The O.J. Simpson Trial
On June 12, 1994, Nicole Brown Simpson and Ronald Goldman were stabbed to death outside Nicole's Brentwood, California condominium. Nicole's ex-husband, football Hall of Famer and actor O.J. Simpson, was identified as the primary suspect within days based on physical evidence, including a bloody glove matching one found at his estate, blood drops at the crime scene, and DNA evidence later analyzed by investigators. On June 17, Simpson failed to surrender to police and led officers on a slow, nationally televised car chase on Los Angeles freeways before ultimately turning himself in.
The criminal trial, beginning in January 1995, became the most watched legal proceeding in American history.
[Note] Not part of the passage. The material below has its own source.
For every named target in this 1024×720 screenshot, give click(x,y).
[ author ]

Simpson's defense team — Johnnie Cochran, Robert Shapiro, Barry Scheck, and F. Lee Bailey — mounted an aggressive strategy attacking the credibility and competence of the LAPD, raising allegations of evidence contamination, mishandling, and racism, particularly focusing on Detective Mark Fuhrman who was exposed as having used racial slurs. The prosecution, led by Marcia Clark and Christopher Darden, presented extensive DNA evidence connecting Simpson to the crime scenes. The racial dynamics of Los Angeles — particularly after the Rodney King beating and subsequent riots — inflected every dimension of the case.
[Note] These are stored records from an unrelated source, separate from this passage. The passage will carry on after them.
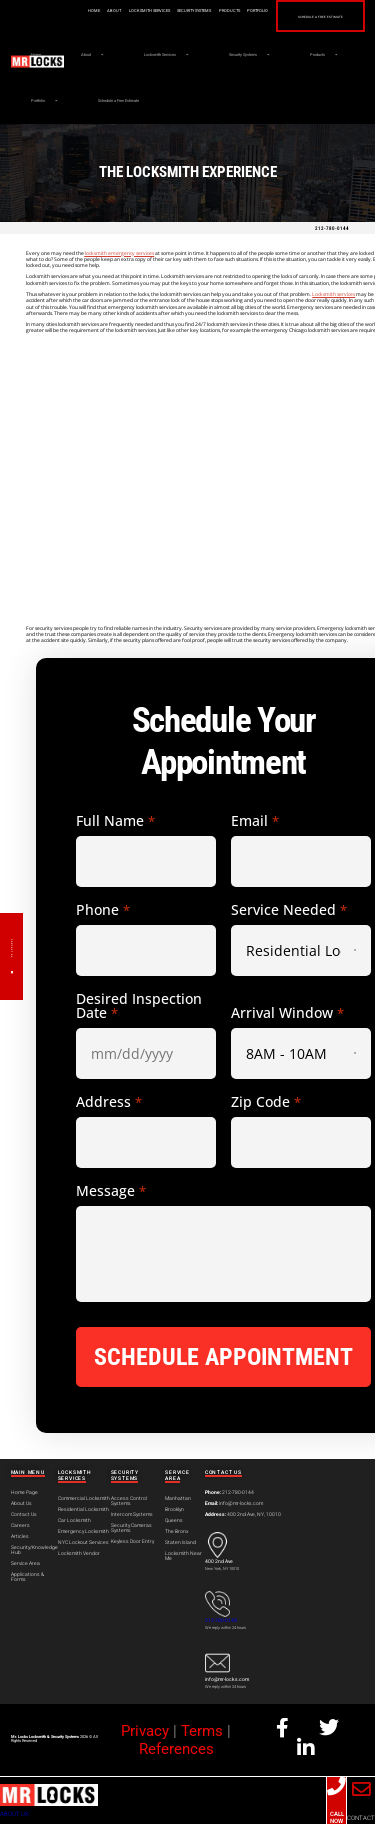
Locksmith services (333, 295)
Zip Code (265, 1103)
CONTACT (361, 1818)
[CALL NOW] (336, 1787)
After nine months of testimony and evidence, the jury deliberated for less than four hours and returned a not guilty verdict on October 3, 1995. The verdict produced one of the starkest racial divisions in public opinion in modern American history: polls showed that a substantial majority of Black Americans viewed the acquittal as just, while a substantial majority of white Americans viewed Simpson as guilty. The different reactions reflected profoundly different assessments of police credibility and the fairness of the American justice system.
In a subsequent civil trial in 1997, a jury found Simpson liable for the wrongful deaths of Nicole Brown Simpson and Ronald Goldman, awarding $33.5 million in damages. Simpson never paid the judgment. He was convicted of armed robbery and kidnapping in 2007 related to an unrelated incident in Las Vegas and served nine years in prison. He was released in 2017 and died of prostate cancer in April 2024. The murders of Nicole Brown Simpson and Ronald Goldman remain officially unsolved.